Why Changing Risk Clauses in Property Contracts Is Risky

by | Jul 29, 2024 | Knowledge

The standard REIQ contracts for the sale of properties in Queensland provide for risk to pass to the buyer at 5.00 pm on the next business day after the contract date.   This means that if anything happens to the property after that date (such as damage or destruction) then that is the buyer’s risk, the buyer should have insurance in place to cover it, and the transaction can proceed, leaving the buyer to make a claim under his or her insurance after settlement.

Recently we have seen a trend for a special condition to be inserted simply saying that risk remains with the seller until settlement.   We are not sure why this trend has emerged, but speculate that it has something to do with recent natural disasters and the difficulty and expense of taking out insurance.  It seems a simple solution to leave risk with the seller, but it is a bad idea.  Here is why:

    • If the property is not at the buyer’s risk, it is likely that the buyer has no insurable interest in the property, and therefore even if the buyer took out insurance (and what would be the point of changing the clause if the buyer intends to insure?) then the insurer may decline to pay up, as it is the seller’s loss.

    • If the property is damaged after contract but before settlement, the buyer only has a clear right of termination if the damage is so bad that it is unfit for occupation as a dwelling.  If the damage is less than that, then it is likely that the buyer will have to proceed to settle, at the full price.

    • If the property is unfit for occupation, termination might not be an attractive option to the buyer, if the buyer is keen on the location and the market is rising.  The buyer would then be faced with the choice of settling and taking the loss, or potentially losing the property.

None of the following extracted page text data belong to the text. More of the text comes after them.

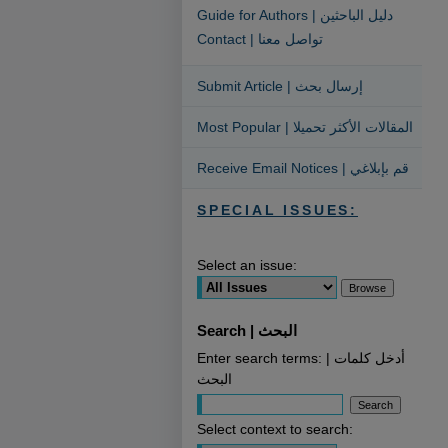
Guide for Authors | دليل الباحثين
Contact | تواصل معنا
Submit Article | إرسال بحث
Most Popular | المقالات الأكثر تحميلا
Receive Email Notices | قم بإبلاغي
SPECIAL ISSUES:
Select an issue:
Search | البحث
Enter search terms: | أدخل كلمات
البحث
Select context to search: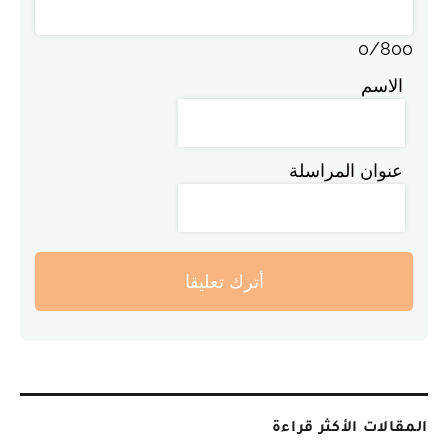
0
/
800
الاسم
عنوان المراسلة
أترك تعليقا
المقالات الأكثر قراءة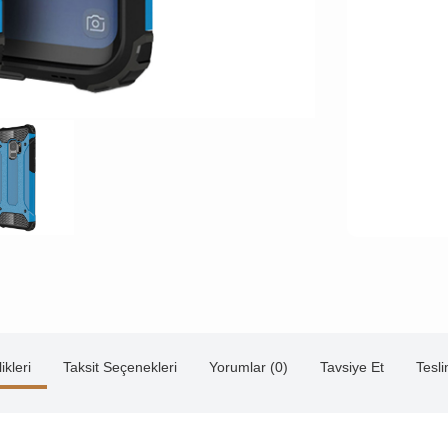
ikleri
Taksit Seçenekleri
Yorumlar (0)
Tavsiye Et
Tesl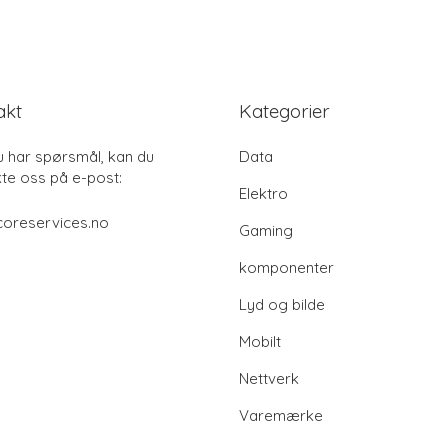
akt
Kategorier
u har spørsmål, kan du
Data
te oss på e-post:
Elektro
coreservices.no
Gaming
komponenter
Lyd og bilde
Mobilt
Nettverk
Varemærke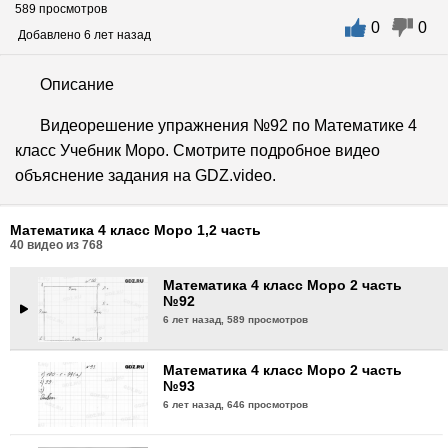
589 просмотров
0
0
Математика 4 класс Моро 2 часть
Добавлено 6 лет назад
№89
6 лет назад,
600 просмотров
Описание
Математика 4 класс Моро 2 часть
Видеорешение упражнения №92 по Математике 4
№90
класс Учебник Моро. Смотрите подробное видео
6 лет назад,
580 просмотров
объяснение задания на GDZ.video.
Математика 4 класс Моро 2 часть
№91
Математика 4 класс Моро 1,2 часть
6 лет назад,
576 просмотров
40
видео из
768
Математика 4 класс Моро 2 часть
№92
6 лет назад,
589 просмотров
Математика 4 класс Моро 2 часть
№93
6 лет назад,
646 просмотров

    • If there is damage, but the dwelling is habitable, there is scope for a dispute about whether in fact the buyer is obliged to settle (most likely, yes) and whether the seller is obliged to carry out repairs (most likely, no).  The final answer may depend on the extent and cause of the damage.

    • If the buyer settles, the buyer is entitled to be paid any loss which the seller recovers under the seller’s insurance policy, but:
      • if the seller is not insured, the buyer loses out; and
      • it would be up to the seller to make and prosecute a claim, and the buyer will have no control over it.  The seller might not be too interested in progressing a claim, since the seller will already have received the sale price.

There is a reason why the REIQ contract passes risk to the buyer shortly after the contract is signed – it is the simplest and most practical way of dealing with risk during the contract period.  If the risk clause is to be changed, any replacement clause will need to deal in detail with the rights of the parties if the property is damaged to various extents, which is likely to be difficult to do without the use of a crystal ball.

This article contains general information only, and should not be relied on as legal advice.  Differing circumstances and contract terms may result in substantially different outcomes.  If you are involved in a situation similar to that described in the article, you should immediately seek legal advice.